Hiç değişmeyen, asla taviz vermediğimiz en güzel özelliğimiz, mağdur olana yardım elini uzatmak.
Binlerce haber yapılır, dilencilerin servetlerine ilişkin ama yinede elini açıp, ‘Allah rıza için’ diyene yardım eli uzatırız.
Diyanet’in bütçesini biliriz, hocaların aldığı maaşları tartışırız ama her Cuma çıkışı elimizi cebimize atar, küçükte olsa katkıda bulunuruz.
Elazığ ve Malatya’yı vuran deprem sonrası da bir kez daha Türk insanı o yardım sever halini takındı, dört bir yandan yardım yağdı, deprem bölgesine.
Oysa Devletimizin güçlü ve büyük olduğunu biliriz, bu yarayı Devlet’in saracak gücü olduğunu biliriz, bir çoğumuz bunu böyle düşünür de, yinede elinden geleni yapmak ister, bunu bir insanlık duruşu olarak görürüz.
Karakteri, yaptıkları bir çoğumuzu rahatsız etse de, Acun Ilıcalı’nın sahibi olduğu Tv kanalında yaptığı yardım kampanyasında 50 milyonu aşkın para toplandı.
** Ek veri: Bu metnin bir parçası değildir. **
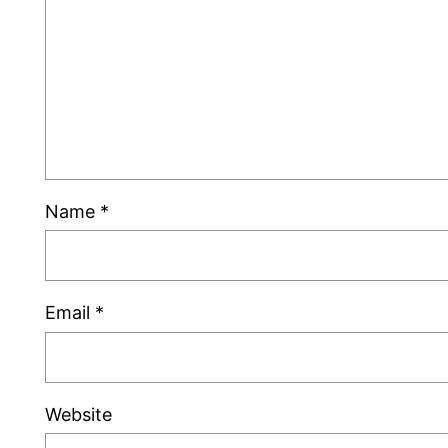
Name
*
Email
*
Website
Belediyelerimiz, iş, sanat ve spor insanlarının yaptığı yardımlarla yeni bir Elazığ kuracak kadar para toplandı.
Allah yardım edenlerin tamamından razı olsun, bir verene bin versin.
Yardımlar konusunda da ayarımız yok tabi ki, depremin yaralarını sarmak adına yardımlar yapılırken, ‘yardımı habersiz mi yapmalı?, yoksa yardımın reklamını yaparak, teşvik mi etmeli?’ gibi suni tartışmalarımız oldu.
Bölgemizde ki, STK’ların yardımlarını duyunca, ‘ kendi bölgene, çevrene, insanına katkın yok, depremi bahane edip, Tv’ler de boy gösterip, şov yapmak için yardımda bulunuyorsun’ diye eleştirmekte ayrı bir durum.
Deprem bölgesine yardım bizim hiç eskimeyen, bize özgü en güzel en özel davranışımızdır.
Eleştiriler, farklı noktadan bakarak, işi sulandırmak hiçte doğru değil.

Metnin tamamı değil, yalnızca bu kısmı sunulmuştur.